Galaxy S10e went on sale on March 8th, 2019, starting at $749.99 unlocked through any U.S. carrier. An upgraded version was also available at $849.99 and has double the storage (256GB).

Although the Galaxy S10e is no longer available for purchase in retail, you can still find it at much lower prices through many retailers. New units are now available at a discount of $100, making the price for the device approximately $600.

Samsung’s Galaxy S10e was launched as a colored variant of the S10 series. The phone is available in Prism White and Prism Black. Flamingo Pink and Canary Yellow are also options.

Samsung Galaxy S10e review: The things I love

Although the Galaxy S10e is the most expensive model, it’s worth looking at because it’s smaller than the Galaxy S10s. It is approximately the same size and shape as the Galaxy S9, with a 19.9 aspect ratio. However, it is much shorter, slimmer, lighter than the base model. Although it is slightly larger than the GS9’s, the S10e lacks Samsung’s signature “Infinity Display” that has curved sides.

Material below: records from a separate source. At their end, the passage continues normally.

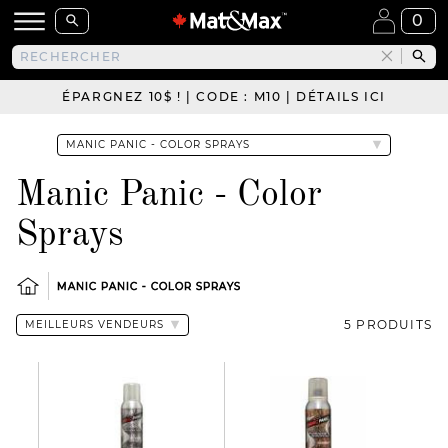
0
ÉPARGNEZ 10$ ! | CODE : M10 | DÉTAILS ICI
Manic Panic - Color
Sprays
MANIC PANIC - COLOR SPRAYS
5 PRODUITS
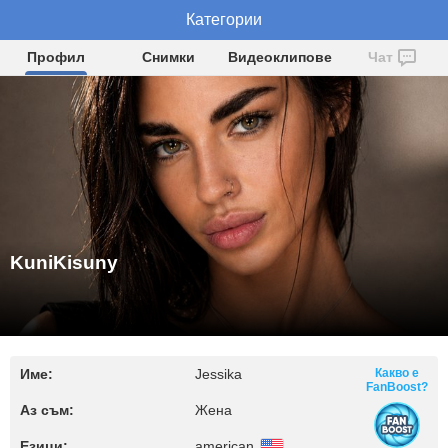
KuniKisuny
Категории
Профил
Снимки
Видеоклипове
Чат
KuniKisuny
Име:
Jessika
Какво е
FanBoost?
Аз съм:
Жена
Езици:
american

You can comfortably hold the S10e in your hand during the day.

That’s right, despite being a Galaxy S10 at its core, the S10e has a flat display — which once again may open up a new market of people who have up to this point resisted Samsung’s curvy screens. As an additional bonus, the S10e has a more sturdy metal frame to keep your phone in place. Although it makes the phone feel less slim, you quickly forget that this is a benefit. Because of its shape and size, the S10e can be held and used in one hand.


You get slightly more screen space without curved sides, but it’s still exceptional just like larger phones. Although it has a 1080p resolution (compared to 1440p), only the most avid pixel density fans will be able to complain about the 435ppi (pixels/inch) which is over 100ppi less than the Galaxy S10. Samsung makes the most impressive mobile displays today. The gap between Samsung’s and other phones is more evident for phones this expensive.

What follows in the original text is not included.